[[ RECORDS FOR THIS TASK, beginning ]]

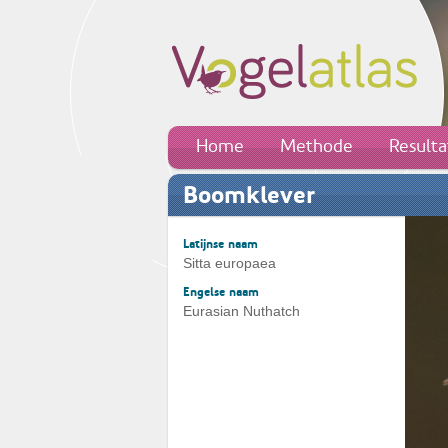
Home
Methode
Result
Boomklever
Latijnse naam
Sitta europaea
Engelse naam
Eurasian Nuthatch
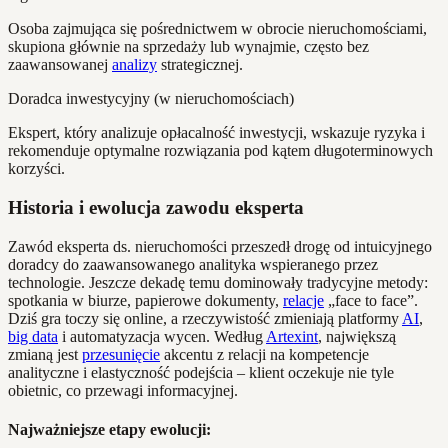
Osoba zajmująca się pośrednictwem w obrocie nieruchomościami,
skupiona głównie na sprzedaży lub wynajmie, często bez
zaawansowanej
analizy
strategicznej.
Doradca inwestycyjny (w nieruchomościach)
Ekspert, który analizuje opłacalność inwestycji, wskazuje ryzyka i
rekomenduje optymalne rozwiązania pod kątem długoterminowych
korzyści.
Historia i ewolucja zawodu eksperta
Zawód eksperta ds. nieruchomości przeszedł drogę od intuicyjnego
doradcy do zaawansowanego analityka wspieranego przez
technologie. Jeszcze dekadę temu dominowały tradycyjne metody:
spotkania w biurze, papierowe dokumenty,
relacje
„face to face”.
Dziś gra toczy się online, a rzeczywistość zmieniają platformy
AI
,
big data
i automatyzacja wycen. Według
Artexint
, największą
zmianą jest
przesunięcie
akcentu z relacji na kompetencje
analityczne i elastyczność podejścia – klient oczekuje nie tyle
obietnic, co przewagi informacyjnej.
Najważniejsze etapy ewolucji:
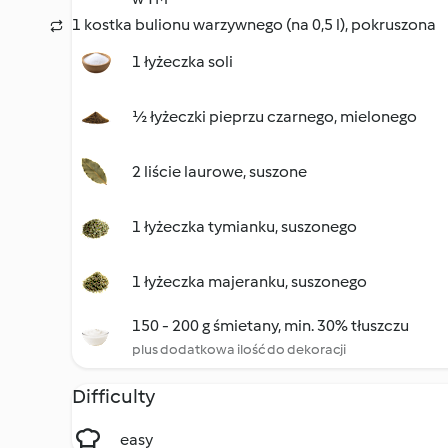
1 kostka bulionu warzywnego (na 0,5 l), pokruszona
1 łyżeczka soli
½ łyżeczki pieprzu czarnego, mielonego
2 liście laurowe, suszone
1 łyżeczka tymianku, suszonego
1 łyżeczka majeranku, suszonego
150 - 200 g śmietany, min. 30% tłuszczu
plus dodatkowa ilość do dekoracji
Difficulty
easy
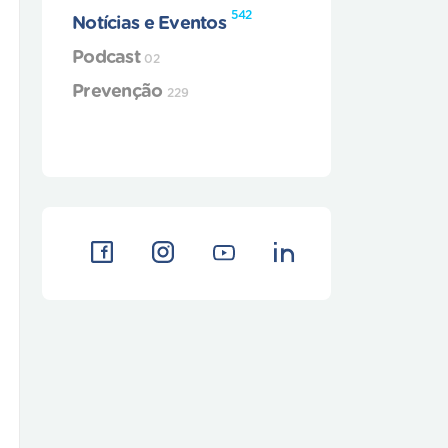
542
Notícias e Eventos
Podcast
02
Prevenção
229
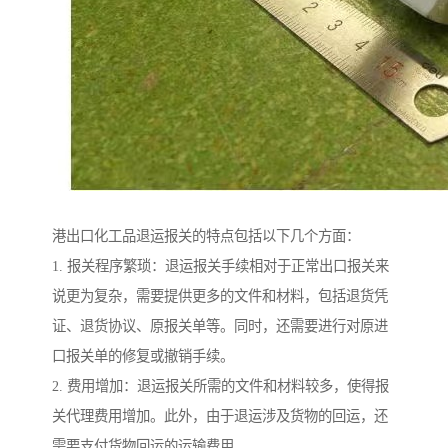
港出口化工品退运报关的特点包括以下几个方面：
1. 报关程序繁琐：退运报关手续相对于正常出口报关来
说更为复杂，需要提供更多的文件和材料，包括退货凭
证、退货协议、原报关单等。同时，还需要进行对原进
口报关单的修复或撤销手续。
2. 费用增加：退运报关所需的文件和材料较多，使得报
关代理费用增加。此外，由于退运涉及货物的回运，还
需要支付货物回运的运输费用。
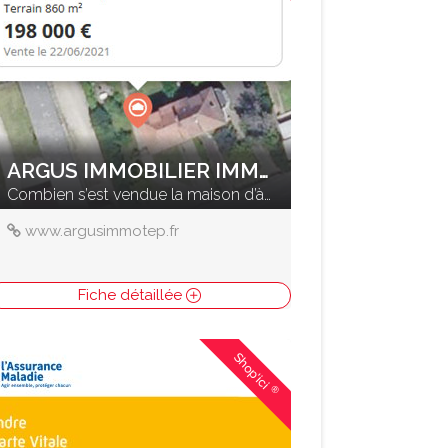
ARGUS IMMOBILIER IMMOTEP
Combien s’est vendue la maison d’à coté ?
www.argusimmotep.fr
Fiche détaillée
Shop'ici
®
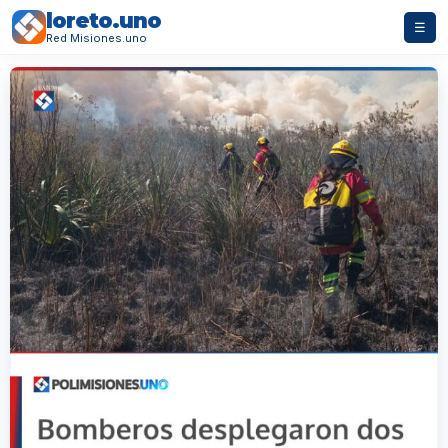
loreto.uno
☰
Red Misiones.uno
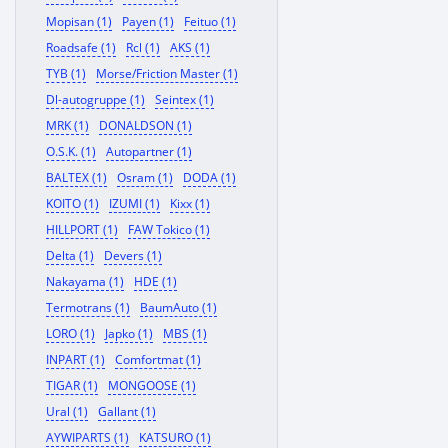
Mopisan (1)
Payen (1)
Feituo (1)
Roadsafe (1)
Rcl (1)
AKS (1)
TYB (1)
Morse/Friction Master (1)
Dl-autogruppe (1)
Seintex (1)
MRK (1)
DONALDSON (1)
O.S.K. (1)
Autopartner (1)
BALTEX (1)
Osram (1)
DODA (1)
KOITO (1)
IZUMI (1)
Kixx (1)
HILLPORT (1)
FAW Tokico (1)
Delta (1)
Devers (1)
Nakayama (1)
HDE (1)
Termotrans (1)
BaumAuto (1)
LORO (1)
Japko (1)
MBS (1)
INPART (1)
Comfortmat (1)
TIGAR (1)
MONGOOSE (1)
Ural (1)
Gallant (1)
AYWIPARTS (1)
KATSURO (1)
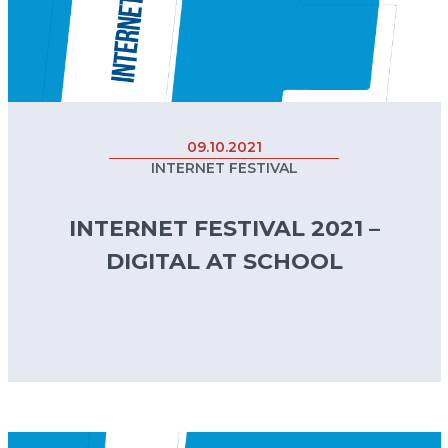
09.10.2021
INTERNET FESTIVAL
INTERNET FESTIVAL 2021 –
DIGITAL AT SCHOOL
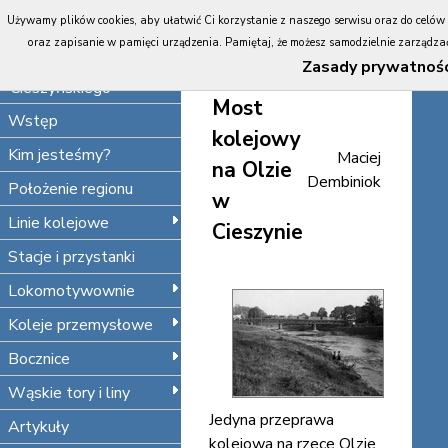
Portal
Używamy plików cookies, aby ułatwić Ci korzystanie z naszego serwisu oraz do celów st
Koleje
HISTORIA
oraz zapisanie w pamięci urządzenia. Pamiętaj, że możesz samodzielnie zarządzać 
Śląska
INFRASTRUKTURA
Zasady prywatnośc
Cieszyńskiego
Most
Wstęp
kolejowy
Kim jesteśmy?
Maciej
na Olzie
Dembiniok
Położenie regionu
w
Linie kolejowe
Cieszynie
Stacje i przystanki
Lokomotywownie
Koleje przemysłowe
Bocznice
Wąskie tory i liny
Jedyna przeprawa
Artykuły
kolejowa na rzece Olzie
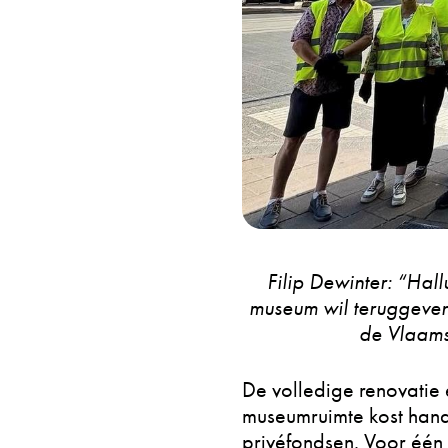
Filip Dewinter: “Hall
museum wil teruggeven
de Vlaams
De volledige renovatie 
museumruimte kost hand
privéfondsen. Voor één 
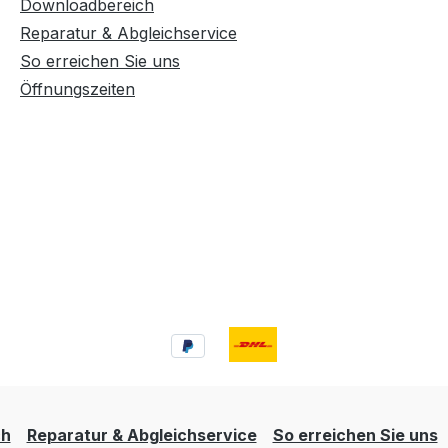
Downloadbereich
Reparatur & Abgleichservice
So erreichen Sie uns
Öffnungszeiten
ch
Reparatur & Abgleichservice
So erreichen Sie uns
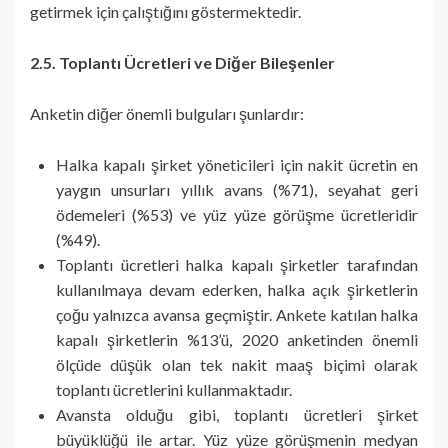
getirmek için çalıştığını göstermektedir.
2.5. Toplantı Ücretleri ve Diğer Bileşenler
Anketin diğer önemli bulguları şunlardır:
Halka kapalı şirket yöneticileri için nakit ücretin en
yaygın unsurları yıllık avans (%71), seyahat geri
ödemeleri (%53) ve yüz yüze görüşme ücretleridir
(%49).
Toplantı ücretleri halka kapalı şirketler tarafından
kullanılmaya devam ederken, halka açık şirketlerin
çoğu yalnızca avansa geçmiştir. Ankete katılan halka
kapalı şirketlerin %13’ü, 2020 anketinden önemli
ölçüde düşük olan tek nakit maaş biçimi olarak
toplantı ücretlerini kullanmaktadır.
Avansta olduğu gibi, toplantı ücretleri şirket
büyüklüğü ile artar. Yüz yüze görüşmenin medyan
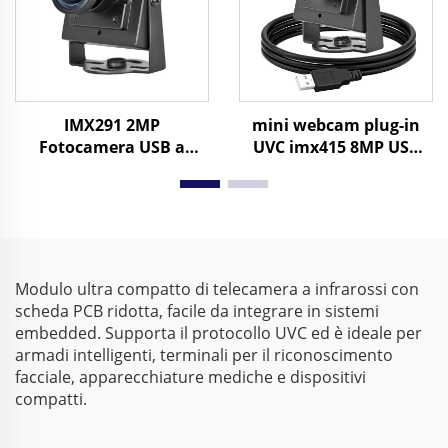
IMX291 2MP
mini webcam plug-in
Fotocamera USB a
UVC imx415 8MP USB
basso illuminamento
Industrial Camera 4K
0,001Lux HD 1080P
UHD 3840*2160 30fps
H.264 UVC obiettivo
MJPG/YUY2
grandangolare, 30fps,
uscita
H.264/MJPEG/YUY2
Modulo ultra compatto di telecamera a infrarossi con
scheda PCB ridotta, facile da integrare in sistemi
embedded. Supporta il protocollo UVC ed è ideale per
armadi intelligenti, terminali per il riconoscimento
facciale, apparecchiature mediche e dispositivi
compatti.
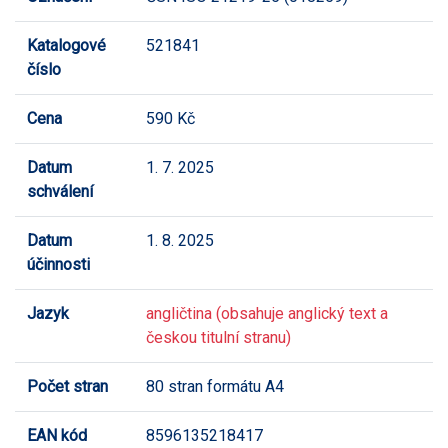
Katalogové
521841
číslo
Cena
590 Kč
Datum
1. 7. 2025
schválení
Datum
1. 8. 2025
účinnosti
Jazyk
angličtina (obsahuje anglický text a
českou titulní stranu)
Počet stran
80 stran formátu A4
EAN kód
8596135218417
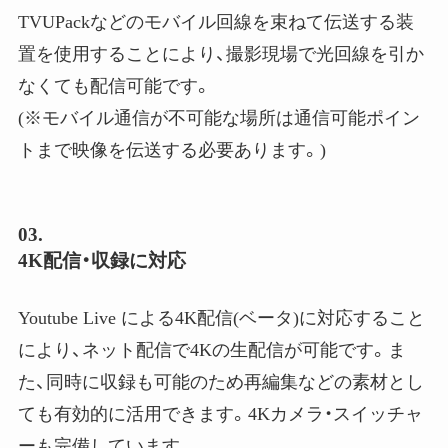
TVUPackなどのモバイル回線
を束ねて伝送する装
置を使用することにより、撮影現場で光回線を引か
なくても配信可能です。
(※モバイル通信が不可能な場所は通信可能ポイン
トまで映像を伝送する必要あります。)
03.
4K配信・収録に対応
Youtube Live による
4K
配信(ベータ)に対応すること
により、ネット配信で4Kの生配信が可能です。ま
た、同時に収録も可能のため再編集などの素材とし
ても有効的に活用できます。
4K
カメラ・スイッチャ
ーも完備しています。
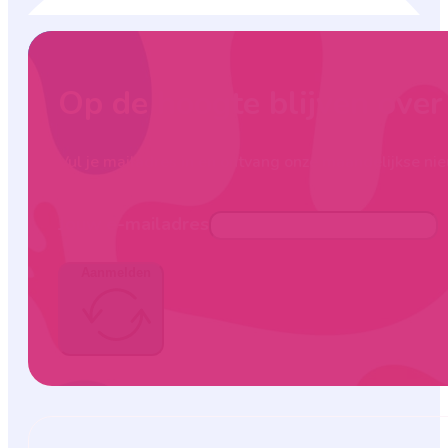
Op de hoogte blijven ove
Vul je mailadres in en ontvang onze maandelijkse nie
Jouw e-mailadres
Aanmelden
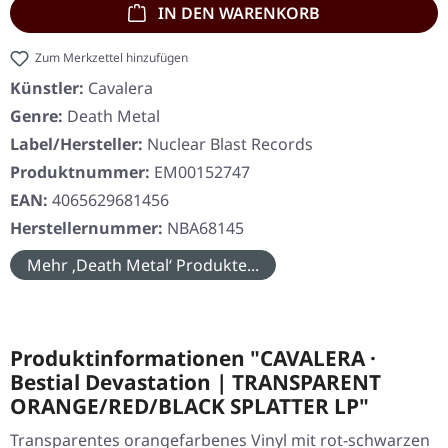
IN DEN WARENKORB
Zum Merkzettel hinzufügen
Künstler:
Cavalera
Genre:
Death Metal
Label/Hersteller:
Nuclear Blast Records
Produktnummer:
EM00152747
EAN:
4065629681456
Herstellernummer:
NBA68145
Mehr ‚Death Metal‘ Produkte...
Produktinformationen "CAVALERA ·
Bestial Devastation | TRANSPARENT
ORANGE/RED/BLACK SPLATTER LP"
Transparentes orangefarbenes Vinyl mit rot-schwarzen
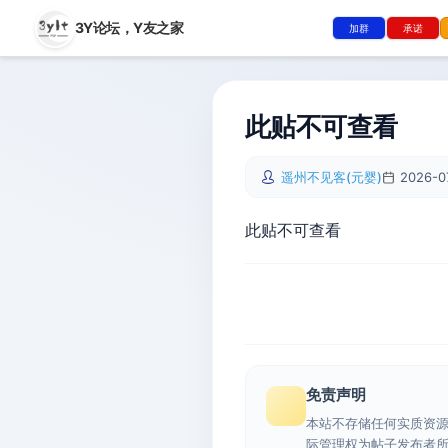
3Y论坛，
Y友之家
加群
承诺
此贴不可查看
遥州不见客(元婴)
2026-0
此贴不可查看
免责声明
本站不存储任何实质资
际管理权为帖子发布者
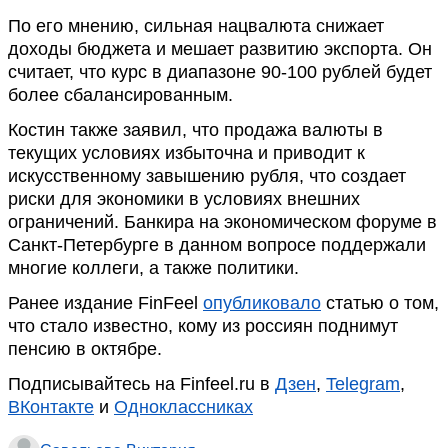
По его мнению, сильная нацвалюта снижает
доходы бюджета и мешает развитию экспорта. Он
считает, что курс в диапазоне 90-100 рублей будет
более сбалансированным.
Костин также заявил, что продажа валюты в
текущих условиях избыточна и приводит к
искусственному завышению рубля, что создает
риски для экономики в условиях внешних
ограничений. Банкира на экономическом форуме в
Санкт-Петербурге в данном вопросе поддержали
многие коллеги, а также политики.
Ранее издание FinFeel
опубликовало
статью о том,
что стало известно, кому из россиян поднимут
пенсию в октябре.
Подписывайтесь на Finfeel.ru в
Дзен
,
Telegram
,
ВКонтакте
и
Одноклассниках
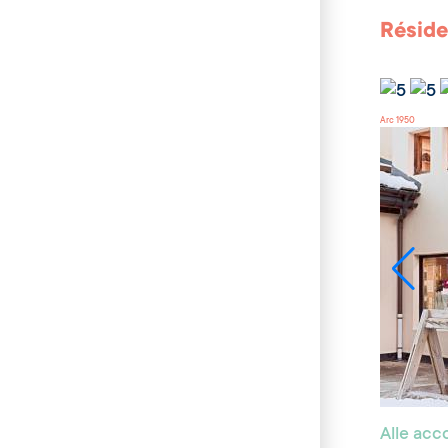
Réside
Arc 1950
Alle ac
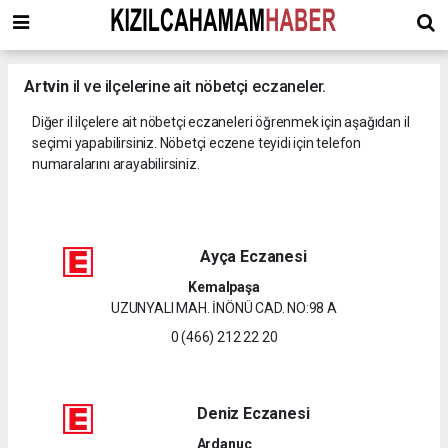
Artvin
il ve ilçelerine ait nöbetçi eczaneler.
Diğer il ilçelere ait nöbetçi eczaneleri öğrenmek için aşağıdan il
seçimi yapabilirsiniz. Nöbetçi eczene teyidi için telefon
numaralarını arayabilirsiniz.
Ayça Eczanesi
Kemalpaşa
UZUNYALI MAH. İNÖNÜ CAD. NO:98 A
0 (466) 212 22 20
Deniz Eczanesi
Ardanuç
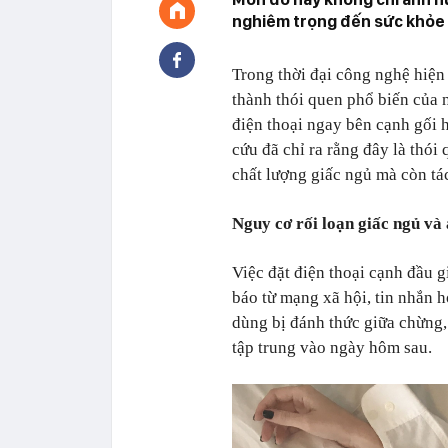
nghiêm trọng đến sức khỏe l
Trong thời đại công nghệ hiện 
thành thói quen phổ biến của 
điện thoại ngay bên cạnh gối h
cứu đã chỉ ra rằng đây là thói
chất lượng giấc ngủ mà còn tá
Nguy cơ rối loạn giấc ngủ và
Việc đặt điện thoại cạnh đầu 
báo từ mạng xã hội, tin nhắn 
dùng bị đánh thức giữa chừng, 
tập trung vào ngày hôm sau.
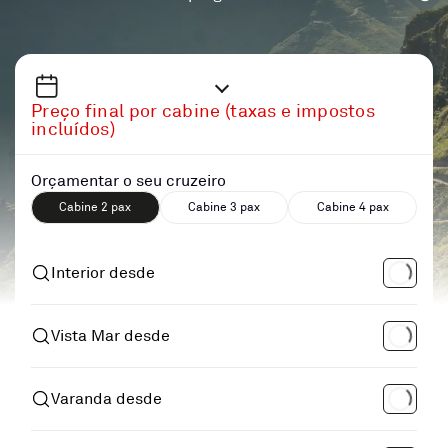
Preço final por cabine (taxas e impostos
incluídos)
Orçamentar o seu cruzeiro
Cabine 2 pax
Cabine 3 pax
Cabine 4 pax
Interior desde
Vista Mar desde
Varanda desde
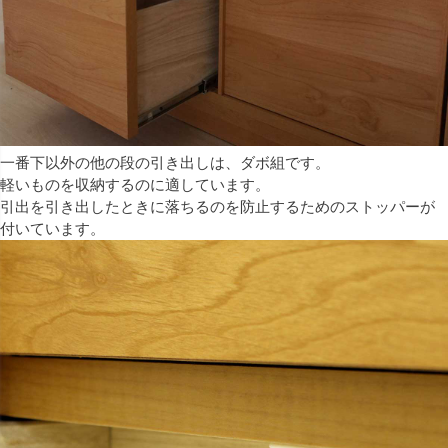
一番下以外の他の段の引き出しは、ダボ組です。
軽いものを収納するのに適しています。
引出を引き出したときに落ちるのを防止するためのストッパーが
付いています。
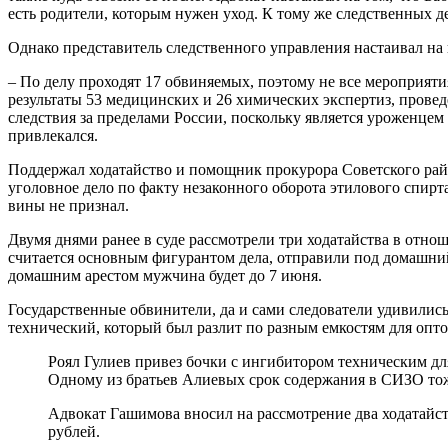
есть родители, которым нужен уход. К тому же следственных д
Однако представитель следственного управления настаивал на
– По делу проходят 17 обвиняемых, поэтому не все мероприят
результаты 53 медицинских и 26 химических экспертиз, провед
следствия за пределами России, поскольку является уроженцем
привлекался.
Поддержал ходатайство и помощник прокурора Советского райо
уголовное дело по факту незаконного оборота этилового спирт
вины не признал.
Двумя днями ранее в суде рассмотрели три ходатайства в отно
считается основным фигурантом дела, отправили под домашний 
домашним арестом мужчина будет до 7 июня.
Государственные обвинители, да и сами следователи удивились
технический, который был разлит по разным емкостям для опто
Роял Гулиев привез бочки с ингибитором техническим для
Одному из братьев Алиевых срок содержания в СИЗО тож
Адвокат Гашимова вносил на рассмотрение два ходатайств
рублей.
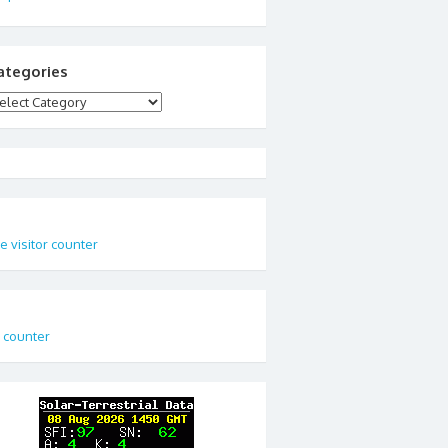
ategories
tegories
te visitor counter
t counter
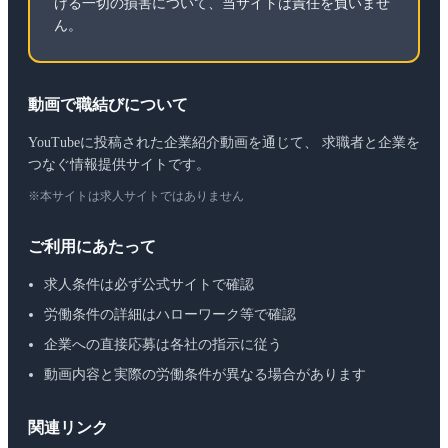
ける一切の損害について、当サイトは責任を負いませ
ん。
動画で職結びについて
YouTubeに投稿された企業紹介動画を通じて、 求職者と企業を
つなぐ情報提供サイトです。
※本サイトは求人サイトではありません
ご利用にあたって
求人条件は必ず公式サイトで確認
労働条件の詳細はハローワーク等で確認
企業への直接応募は各社の指示に従う
動画内容と実際の労働条件が異なる場合があります
関連リンク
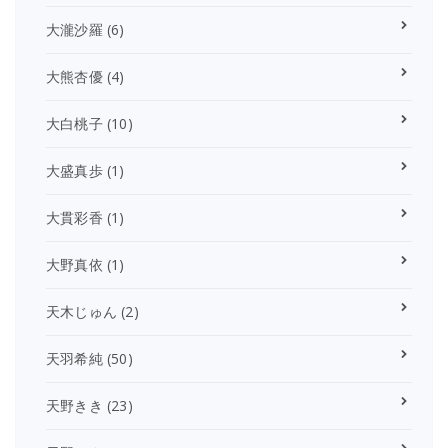
大瀧沙羅
(6)
大熊杏優
(4)
大白桃子
(10)
大盛真歩
(1)
大貫彩香
(1)
大野真依
(1)
天木じゅん
(2)
天羽希純
(50)
天野きき
(23)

[[ RECORDS FOR THIS TASK, end ]]

## WORK ORDER
Taking the entries above, restate exactly those lines that fall between the line with "Костин также заявил, что продажа валюты в" and the line with "Санкт-Петербурге в данном вопросе поддержали", keeping both of those lines too.

## ANSWER BOX
Костин также заявил, что продажа валюты в
текущих условиях избыточна и приводит к
искусственному завышению рубля, что создает
риски для экономики в условиях внешних
ограничений. Банкира на экономическом форуме в
Санкт-Петербурге в данном вопросе поддержали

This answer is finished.